Quindi anche stavolta non la pensa come Renzi?
“Io lo capisco, non si fida, dobbiamo ricostruire un rapporto di fiducia nel partito; ma chiunque sarà il candidato premier, se il Pd sarà malmesso non avrà nessuna possibilità di essere eletto. Per questo abbiamo bisogno di qualcuno che lavori sul Pd”.
Renzi non sarebbe un valore in più vincente di per sè?
“Ma chiunque sia candidato vince solo con un Pd forte. Sicuramente Renzi è uno dei leader più forti, ma probabilmente non è l’unico, ci sono altre personalità che stanno crescendo. E non c’è nessuna Madonna pellegrina”.
Però cosa significa un Pd forte? Un Pd che magari, intanto, riconosce i suoi errori, il distacco dai suoi elettori?
“Io lo dissi a Bersani già prima delle elezioni, ricordo un convegno al Crs. Non avevamo una parte, ci mancava stare in una parte, che io penso debba essere la parte più debole del Paese, i giovani, i ceti popolari. Aver eluso la dimensione della sconfitta è una delle responsabilità più gravi del gruppo dirigente di cui ho fatto parte”.
I sondaggi dicono no, al momento, ma stare in questo governo vi costerà caro, non crede?
“Certo se va avanti così noi pagheremo un prezzo molto alto. Il Pd dovrebbe far pesare di più la sua forza, nel governo. Finora non è successo. Se stiamo lì per votare la Santanchè vicepresidente della Camera – cosa che io mi rifiuto di fare, anche se credo non succederà – allora perdiamo, Renzi o non Renzi”.
Siete ancora placidi alleati con un interdetto in primo grado. Lei è contro l’ineleggibilità vero?
“La legge del ’57, non io, lo è”.
E se invece a settembre la Cassazione confermerà l’interdizione nel processo sui diritti Mediaset?
“In quel caso è certo che Berlusconi decade, e noi voteremo la decadenza”.
Non crede che uno dei problemi del Pd sia superare un dibattito solo geografico, candidato-di-destra-o-di-sinistra, e lavorare a un ragionevole, laico interclassismo?
“Fino a un certo punto. Dipenda da cosa si intende per interclassismo. La fine della lotta di classe sì. Ma il fenomeno del nostro tempo è un grande problema di disuguaglianze, è quello il punto di una sinistra vera. Mi pare tra l’altro che Renzi, col documento Gutgeld, va anche lui a sinistra e abbandoni Zingales e Ichino. Ma se è a sinistra, perché si candida? Voti Cuperlo”.

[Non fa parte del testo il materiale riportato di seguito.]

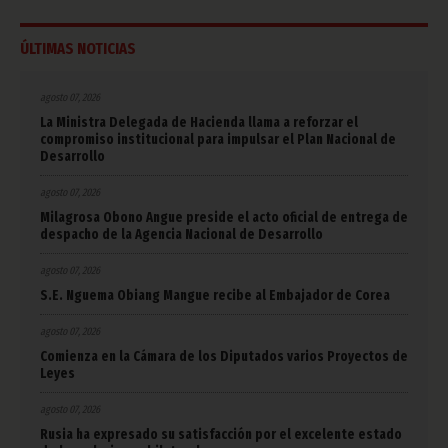
ÚLTIMAS NOTICIAS
agosto 07, 2026
La Ministra Delegada de Hacienda llama a reforzar el
compromiso institucional para impulsar el Plan Nacional de
Desarrollo
agosto 07, 2026
Milagrosa Obono Angue preside el acto oficial de entrega de
despacho de la Agencia Nacional de Desarrollo
agosto 07, 2026
S.E. Nguema Obiang Mangue recibe al Embajador de Corea
agosto 07, 2026
Comienza en la Cámara de los Diputados varios Proyectos de
Leyes
agosto 07, 2026
Rusia ha expresado su satisfacción por el excelente estado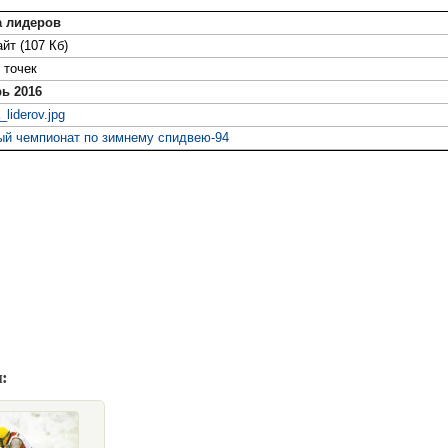
а лидеров
йт (107 Кб)
точек
ь 2016
_liderov.jpg
й чемпионат по зимнему спидвею-94
:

Ecco, Cuperlo. Uno in grado di citare Rilke; già un merito, peraltro. Ma al Pd non serve anche ritrovare un linguaggio per quell’Italia che vi ha mollato?
“Lo puoi fare con la via più facile, con un’icona pop. E funziona, può andar bene. Oppure, e è la vita che amo di più, riportando il tuo popolo a un’idea di comunità, di partito. Per questo il nome perfetto è Cuperlo”.